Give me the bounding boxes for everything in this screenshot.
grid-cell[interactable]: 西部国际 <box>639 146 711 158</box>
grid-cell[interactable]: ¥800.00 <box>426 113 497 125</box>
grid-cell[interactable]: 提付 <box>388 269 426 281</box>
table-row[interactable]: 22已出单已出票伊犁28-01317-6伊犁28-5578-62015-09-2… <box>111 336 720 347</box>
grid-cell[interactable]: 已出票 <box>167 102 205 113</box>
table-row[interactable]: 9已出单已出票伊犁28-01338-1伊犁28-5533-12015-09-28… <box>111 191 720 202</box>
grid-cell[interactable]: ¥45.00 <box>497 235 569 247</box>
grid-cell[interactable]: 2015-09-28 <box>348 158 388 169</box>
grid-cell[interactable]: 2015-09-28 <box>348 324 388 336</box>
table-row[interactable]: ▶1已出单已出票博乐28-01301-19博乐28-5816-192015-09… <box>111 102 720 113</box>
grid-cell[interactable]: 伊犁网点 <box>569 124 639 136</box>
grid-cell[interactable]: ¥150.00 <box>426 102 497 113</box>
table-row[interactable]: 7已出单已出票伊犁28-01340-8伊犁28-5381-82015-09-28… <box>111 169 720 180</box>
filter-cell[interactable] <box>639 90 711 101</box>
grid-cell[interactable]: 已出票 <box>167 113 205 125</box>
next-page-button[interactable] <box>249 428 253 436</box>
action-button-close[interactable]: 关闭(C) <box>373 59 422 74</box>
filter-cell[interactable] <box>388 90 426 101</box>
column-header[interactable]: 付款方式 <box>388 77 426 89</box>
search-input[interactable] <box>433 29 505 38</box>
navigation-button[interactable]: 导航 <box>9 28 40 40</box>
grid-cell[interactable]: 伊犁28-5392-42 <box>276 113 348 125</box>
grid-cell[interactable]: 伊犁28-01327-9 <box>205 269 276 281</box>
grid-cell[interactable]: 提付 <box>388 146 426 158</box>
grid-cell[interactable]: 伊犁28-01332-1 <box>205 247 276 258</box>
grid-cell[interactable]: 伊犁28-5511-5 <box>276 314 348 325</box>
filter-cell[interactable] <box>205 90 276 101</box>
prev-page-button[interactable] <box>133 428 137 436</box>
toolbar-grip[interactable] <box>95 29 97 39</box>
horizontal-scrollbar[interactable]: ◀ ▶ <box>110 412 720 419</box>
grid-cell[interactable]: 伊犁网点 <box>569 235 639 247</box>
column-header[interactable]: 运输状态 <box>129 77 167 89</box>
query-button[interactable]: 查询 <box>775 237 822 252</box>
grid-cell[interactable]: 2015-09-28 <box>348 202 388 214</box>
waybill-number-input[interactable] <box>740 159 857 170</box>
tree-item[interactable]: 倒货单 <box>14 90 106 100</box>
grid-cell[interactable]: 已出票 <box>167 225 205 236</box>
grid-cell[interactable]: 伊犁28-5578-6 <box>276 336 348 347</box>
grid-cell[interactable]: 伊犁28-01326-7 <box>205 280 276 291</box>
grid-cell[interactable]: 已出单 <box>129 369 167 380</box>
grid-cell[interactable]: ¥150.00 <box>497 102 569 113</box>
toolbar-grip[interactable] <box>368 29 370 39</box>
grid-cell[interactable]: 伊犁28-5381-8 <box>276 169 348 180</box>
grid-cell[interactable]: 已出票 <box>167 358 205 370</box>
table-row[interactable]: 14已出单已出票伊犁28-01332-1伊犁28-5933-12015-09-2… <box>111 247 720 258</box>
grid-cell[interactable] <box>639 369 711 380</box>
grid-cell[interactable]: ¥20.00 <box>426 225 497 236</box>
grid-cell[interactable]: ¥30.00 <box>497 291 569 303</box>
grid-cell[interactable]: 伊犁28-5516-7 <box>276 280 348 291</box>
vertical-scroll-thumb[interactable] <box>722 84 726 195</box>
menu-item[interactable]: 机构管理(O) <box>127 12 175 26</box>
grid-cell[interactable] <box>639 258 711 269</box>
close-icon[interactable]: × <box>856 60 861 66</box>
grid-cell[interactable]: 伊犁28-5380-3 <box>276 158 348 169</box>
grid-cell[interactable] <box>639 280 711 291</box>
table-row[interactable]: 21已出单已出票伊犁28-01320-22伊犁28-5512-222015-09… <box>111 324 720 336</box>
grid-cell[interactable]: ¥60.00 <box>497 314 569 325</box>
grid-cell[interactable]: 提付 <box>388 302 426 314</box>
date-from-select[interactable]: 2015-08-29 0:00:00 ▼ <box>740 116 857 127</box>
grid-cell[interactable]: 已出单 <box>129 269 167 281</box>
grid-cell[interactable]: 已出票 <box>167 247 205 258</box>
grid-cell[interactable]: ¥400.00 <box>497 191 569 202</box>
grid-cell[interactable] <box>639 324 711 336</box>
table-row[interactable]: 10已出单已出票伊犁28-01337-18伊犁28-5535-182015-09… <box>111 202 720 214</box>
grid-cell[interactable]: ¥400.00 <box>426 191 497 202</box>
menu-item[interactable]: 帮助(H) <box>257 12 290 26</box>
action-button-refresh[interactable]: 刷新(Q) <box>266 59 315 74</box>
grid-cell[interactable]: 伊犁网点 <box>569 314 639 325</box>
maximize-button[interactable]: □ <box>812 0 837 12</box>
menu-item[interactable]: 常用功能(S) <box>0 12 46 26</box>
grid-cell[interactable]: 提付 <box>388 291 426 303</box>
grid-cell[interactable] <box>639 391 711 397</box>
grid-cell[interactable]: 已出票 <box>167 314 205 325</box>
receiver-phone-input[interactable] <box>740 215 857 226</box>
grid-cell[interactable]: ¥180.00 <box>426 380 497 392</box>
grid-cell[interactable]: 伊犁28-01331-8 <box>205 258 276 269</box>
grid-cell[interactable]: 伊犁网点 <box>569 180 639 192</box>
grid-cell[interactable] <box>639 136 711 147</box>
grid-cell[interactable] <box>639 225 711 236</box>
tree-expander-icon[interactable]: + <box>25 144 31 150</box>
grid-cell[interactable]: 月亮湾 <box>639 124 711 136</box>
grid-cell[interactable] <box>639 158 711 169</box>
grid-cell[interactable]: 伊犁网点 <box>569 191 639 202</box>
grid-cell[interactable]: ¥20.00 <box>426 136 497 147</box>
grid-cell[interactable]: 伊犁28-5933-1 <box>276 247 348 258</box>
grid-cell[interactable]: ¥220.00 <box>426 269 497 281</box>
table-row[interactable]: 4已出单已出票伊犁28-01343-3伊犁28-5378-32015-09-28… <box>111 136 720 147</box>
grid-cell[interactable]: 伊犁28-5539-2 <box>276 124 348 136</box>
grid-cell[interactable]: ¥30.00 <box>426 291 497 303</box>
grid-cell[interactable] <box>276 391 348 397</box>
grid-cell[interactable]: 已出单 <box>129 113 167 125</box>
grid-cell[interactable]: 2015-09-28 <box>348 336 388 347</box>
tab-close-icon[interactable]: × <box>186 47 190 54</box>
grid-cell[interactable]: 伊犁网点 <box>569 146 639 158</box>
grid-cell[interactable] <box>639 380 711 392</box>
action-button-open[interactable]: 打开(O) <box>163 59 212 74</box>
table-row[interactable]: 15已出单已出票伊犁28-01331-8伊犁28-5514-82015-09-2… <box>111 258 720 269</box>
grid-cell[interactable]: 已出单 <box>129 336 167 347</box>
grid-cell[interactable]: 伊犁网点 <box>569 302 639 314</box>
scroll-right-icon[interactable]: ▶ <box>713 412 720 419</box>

▸ What needs to be done:
Copy out all lines above that include the string "page".

▸ Reply to the task:
next-page-button[interactable] <box>249 428 253 436</box>
prev-page-button[interactable] <box>133 428 137 436</box>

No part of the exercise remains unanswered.